Re: [HACKERS] An idle thought

2010-03-22 Thread Bruce Momjian
Jeff Davis wrote:
 On Tue, 2010-03-16 at 15:29 +, Greg Stark wrote:
  I'm picturing storing a bit in the visibility map indicating that *no*
  records are visible in a given page.
 
 I've been thinking for a while that we could store the visibility
 information in a structure separate from the heap -- sort of like the
 visibility map, but per-tuple and authoritative rather than a per-page
 hint.
 
 There are all kinds of challenges there, but it might be worth thinking
 about. Visibility information is highly compressible, and requires
 constant maintenance (updates, deletes, freezing, etc.). It also might
 make it possible to move to 64-bit xids, if we wanted to.

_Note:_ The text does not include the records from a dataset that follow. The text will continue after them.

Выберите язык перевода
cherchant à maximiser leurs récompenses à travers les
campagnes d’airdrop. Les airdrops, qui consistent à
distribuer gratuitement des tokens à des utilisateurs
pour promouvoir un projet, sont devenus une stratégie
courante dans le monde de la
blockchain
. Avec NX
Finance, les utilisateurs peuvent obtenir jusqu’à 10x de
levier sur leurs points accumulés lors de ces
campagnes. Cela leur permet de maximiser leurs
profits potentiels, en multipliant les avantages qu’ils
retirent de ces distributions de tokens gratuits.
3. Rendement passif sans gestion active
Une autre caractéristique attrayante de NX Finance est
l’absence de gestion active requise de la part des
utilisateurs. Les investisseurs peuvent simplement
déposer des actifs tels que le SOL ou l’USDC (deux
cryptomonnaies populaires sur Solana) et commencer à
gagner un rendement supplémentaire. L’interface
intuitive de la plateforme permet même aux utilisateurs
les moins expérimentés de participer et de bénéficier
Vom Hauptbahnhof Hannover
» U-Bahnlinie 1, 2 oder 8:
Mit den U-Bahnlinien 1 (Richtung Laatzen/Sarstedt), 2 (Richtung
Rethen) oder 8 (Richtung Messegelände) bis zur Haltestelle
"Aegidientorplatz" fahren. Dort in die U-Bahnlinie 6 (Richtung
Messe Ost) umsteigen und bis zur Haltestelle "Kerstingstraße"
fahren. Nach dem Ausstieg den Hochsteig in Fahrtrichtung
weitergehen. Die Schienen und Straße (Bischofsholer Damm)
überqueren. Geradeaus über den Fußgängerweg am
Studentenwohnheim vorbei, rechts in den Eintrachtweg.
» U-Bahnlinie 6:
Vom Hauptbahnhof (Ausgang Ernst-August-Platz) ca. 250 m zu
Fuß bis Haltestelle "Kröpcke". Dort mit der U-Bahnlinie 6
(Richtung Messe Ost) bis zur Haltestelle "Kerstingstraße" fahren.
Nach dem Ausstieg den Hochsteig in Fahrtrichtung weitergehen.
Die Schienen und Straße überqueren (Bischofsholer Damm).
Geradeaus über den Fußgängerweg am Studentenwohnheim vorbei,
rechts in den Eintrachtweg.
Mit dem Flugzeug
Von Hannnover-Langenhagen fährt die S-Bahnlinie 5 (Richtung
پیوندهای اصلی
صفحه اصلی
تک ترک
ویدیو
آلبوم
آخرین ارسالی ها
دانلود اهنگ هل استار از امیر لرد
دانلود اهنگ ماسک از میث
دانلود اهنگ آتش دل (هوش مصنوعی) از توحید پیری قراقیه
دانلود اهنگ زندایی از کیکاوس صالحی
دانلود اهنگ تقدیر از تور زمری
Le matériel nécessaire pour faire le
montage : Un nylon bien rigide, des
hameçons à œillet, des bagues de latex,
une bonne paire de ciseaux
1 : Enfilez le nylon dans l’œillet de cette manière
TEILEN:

I don't think we want to move to 64-bit xids becasue we would still need
to do vacuum freeze to trim the clog.  In fact we do vacuum freeze much
more frequently than required for 32-bit xids for this very reason.

-- 
  Bruce Momjian  br...@momjian.ushttp://momjian.us
  EnterpriseDB http://enterprisedb.com

  PG East:  http://www.enterprisedb.com/community/nav-pg-east-2010.do

-- 
Sent via pgsql-hackers mailing list (pgsql-hackers@postgresql.org)
To make changes to your subscription:
http://www.postgresql.org/mailpref/pgsql-hackers


Re: [HACKERS] An idle thought

2010-03-22 Thread Jeff Davis
On Mon, 2010-03-22 at 16:48 -0400, Bruce Momjian wrote:
 I don't think we want to move to 64-bit xids becasue we would still need
 to do vacuum freeze to trim the clog.  In fact we do vacuum freeze much
 more frequently than required for 32-bit xids for this very reason.

Good point. I think there are a lot of issues like this, which would
make storing the visibility information separate from the heap a huge
undertaking. Still worth thinking about, though.

Regards,
Jeff Davis


-- 
Sent via pgsql-hackers mailing list (pgsql-hackers@postgresql.org)
To make changes to your subscription:
http://www.postgresql.org/mailpref/pgsql-hackers


Re: [HACKERS] An idle thought

2010-03-19 Thread Gokulakannan Somasundaram
 Surely the VM is already update-friendly. If you update a tuple in a
 page with the visibility bit set, the bit must be unset or you will get
 wrong results.



I was referring in the context of index only scans to skip visibility
checks. I doubt, whether the visibility map feature to skip visibility
checks at the heap can be created without any extra cost to updates/inserts.
When a data is compressed then there is more contention for the same block
and hence would likely affect DMLs. I hope that's what Tom was also
referring to, but not in the visibility map context.

Gokul.


Re: [HACKERS] An idle thought

2010-03-18 Thread Gokulakannan Somasundaram
On Thu, Mar 18, 2010 at 2:50 AM, Tom Lane t...@sss.pgh.pa.us wrote:

 Jeff Davis pg...@j-davis.com writes:
  There are all kinds of challenges there, but it might be worth thinking
  about. Visibility information is highly compressible, and requires
  constant maintenance (updates, deletes, freezing, etc.). It also might
  make it possible to move to 64-bit xids, if we wanted to.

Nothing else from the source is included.